There’s no getting around it: To lose weight and keep it off, you need to exercise. But some days that hardly seems possible. Our days are overbooked already! Yet experts agree – exercise must become part of your overall daily lifestyle. And starting the morning with exercise is the best habit of all.
Walk the dog, join a health club, get into running. Whatever you do, you’ve got to move your body as much as possible if you want to lose weight.
By starting your morning with physical activity, you set the day’s pace. Morning exercisers tend to stick with their exercise habit. By doing the bulk of exercise first thing in the morning, you get your exercise in before other distractions can intrude. We can all relate to that – because once the day gets going, it’s hard to get off the treadmill called life.
One way to make exercise a daily habit is to integrate your workout into your regular life. Physical activity – not just exercise per se – can become part of your daily routine. People think they have to strap on running shoes and run a marathon to call it exercise. It’s more about integrating physical activity into your daily lifestyle.

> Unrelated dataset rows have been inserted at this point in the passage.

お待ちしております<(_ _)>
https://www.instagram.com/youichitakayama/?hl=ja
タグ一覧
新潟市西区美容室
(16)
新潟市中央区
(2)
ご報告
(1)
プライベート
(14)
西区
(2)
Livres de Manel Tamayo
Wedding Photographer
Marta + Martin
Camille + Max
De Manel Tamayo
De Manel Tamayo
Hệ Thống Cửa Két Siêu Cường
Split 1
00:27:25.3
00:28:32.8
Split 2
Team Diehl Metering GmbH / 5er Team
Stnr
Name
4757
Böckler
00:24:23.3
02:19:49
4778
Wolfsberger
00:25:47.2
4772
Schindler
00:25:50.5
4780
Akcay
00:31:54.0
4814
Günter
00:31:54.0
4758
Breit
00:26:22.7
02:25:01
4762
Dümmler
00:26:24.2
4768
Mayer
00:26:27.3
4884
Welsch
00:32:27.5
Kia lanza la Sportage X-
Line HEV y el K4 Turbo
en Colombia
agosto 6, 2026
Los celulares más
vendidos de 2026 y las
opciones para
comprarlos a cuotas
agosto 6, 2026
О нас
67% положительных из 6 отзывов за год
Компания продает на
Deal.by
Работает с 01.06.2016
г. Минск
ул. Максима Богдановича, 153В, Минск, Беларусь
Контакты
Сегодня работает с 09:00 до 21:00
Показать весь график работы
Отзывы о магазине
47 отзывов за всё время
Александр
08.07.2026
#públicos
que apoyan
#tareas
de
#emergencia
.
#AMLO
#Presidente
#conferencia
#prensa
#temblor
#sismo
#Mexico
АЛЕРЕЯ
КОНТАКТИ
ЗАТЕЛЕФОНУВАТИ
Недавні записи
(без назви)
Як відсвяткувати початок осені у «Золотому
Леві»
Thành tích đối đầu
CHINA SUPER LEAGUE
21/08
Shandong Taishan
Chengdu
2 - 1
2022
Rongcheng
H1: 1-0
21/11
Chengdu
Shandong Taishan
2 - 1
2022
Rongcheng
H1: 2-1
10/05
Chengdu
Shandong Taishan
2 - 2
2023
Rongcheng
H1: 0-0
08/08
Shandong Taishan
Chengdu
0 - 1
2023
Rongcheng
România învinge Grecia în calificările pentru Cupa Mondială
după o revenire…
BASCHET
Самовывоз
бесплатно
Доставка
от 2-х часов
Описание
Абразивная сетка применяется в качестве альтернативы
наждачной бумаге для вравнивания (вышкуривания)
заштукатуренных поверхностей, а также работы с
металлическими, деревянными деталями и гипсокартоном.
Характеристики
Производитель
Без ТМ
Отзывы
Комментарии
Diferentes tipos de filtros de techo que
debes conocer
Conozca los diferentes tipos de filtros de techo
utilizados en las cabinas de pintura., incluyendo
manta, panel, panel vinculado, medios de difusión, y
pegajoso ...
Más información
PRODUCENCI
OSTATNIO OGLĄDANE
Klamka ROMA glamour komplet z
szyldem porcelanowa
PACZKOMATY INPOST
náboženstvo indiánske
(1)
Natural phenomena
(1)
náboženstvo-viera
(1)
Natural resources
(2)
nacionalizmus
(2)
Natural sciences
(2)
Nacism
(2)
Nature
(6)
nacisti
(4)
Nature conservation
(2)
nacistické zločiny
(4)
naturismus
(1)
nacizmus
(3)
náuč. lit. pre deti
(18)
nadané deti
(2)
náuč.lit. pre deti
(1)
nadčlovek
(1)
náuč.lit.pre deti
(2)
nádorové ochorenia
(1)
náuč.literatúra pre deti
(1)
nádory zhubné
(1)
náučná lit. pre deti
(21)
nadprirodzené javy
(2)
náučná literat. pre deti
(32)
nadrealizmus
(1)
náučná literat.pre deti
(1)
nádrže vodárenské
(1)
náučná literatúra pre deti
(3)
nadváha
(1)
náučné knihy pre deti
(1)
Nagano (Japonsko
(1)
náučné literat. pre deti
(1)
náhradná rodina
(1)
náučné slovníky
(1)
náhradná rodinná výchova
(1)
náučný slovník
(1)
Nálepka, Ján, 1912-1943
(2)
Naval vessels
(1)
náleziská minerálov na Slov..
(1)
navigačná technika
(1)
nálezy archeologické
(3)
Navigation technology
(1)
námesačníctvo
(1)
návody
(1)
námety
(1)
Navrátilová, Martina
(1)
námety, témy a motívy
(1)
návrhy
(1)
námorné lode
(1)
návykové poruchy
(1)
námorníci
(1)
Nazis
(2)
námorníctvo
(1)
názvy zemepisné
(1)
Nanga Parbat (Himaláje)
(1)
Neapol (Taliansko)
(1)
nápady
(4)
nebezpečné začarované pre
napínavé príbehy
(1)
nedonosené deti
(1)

Structured physical activity is also important. Walking, yoga, lifting weights, biking, running, and swimming – could all be a morning exercise choice. Here’s an estimate of the average calorie-burn potential from 30 minutes of exercise:
Running or jogging (5 mph) = 295 calories
Bicycling (10 mph or more) = 195 calories
Swimming (slow freestyle laps) = 255 calories
Aerobics = 240 calories
Basketball = 220 calories
Walking (3.5 miles mph) = 140 calories
Weight training (light workout) = 110 calories
Stretching = 90 calories
Biking (less than 10 mph) = 145 calories
Dancing = 165 calories
One recent study noted that yoga – a popular morning activity – can help prevent the dreaded middle-age spread and even help shed unwanted pounds. Researchers looked at normal and overweight men and women who practiced yoga regularly (at least one session of 30 minutes or more per week) for four years or more. It compared their weight with the weight of people who didn’t do yoga.
Normal-weight people who practiced yoga gained less than those who didn’t practice yoga. Overweight people who practiced yoga lost an average of 5 pounds; those who didn’t practice gained about 14 pounds.
Yoga’s effect may have more to do with body awareness than the actual calories burned during the average session, researchers say. During yoga practice, you are more aware of your body, which can prompt you to quit eating when you’re full.
To get your morning exercise ritual going, talk to a doctor first. If you are overweight and if you have risk factors for heart disease – high blood pressure, high cholesterol, or family history of heart disease – get your doctor’s OK before starting an exercise program.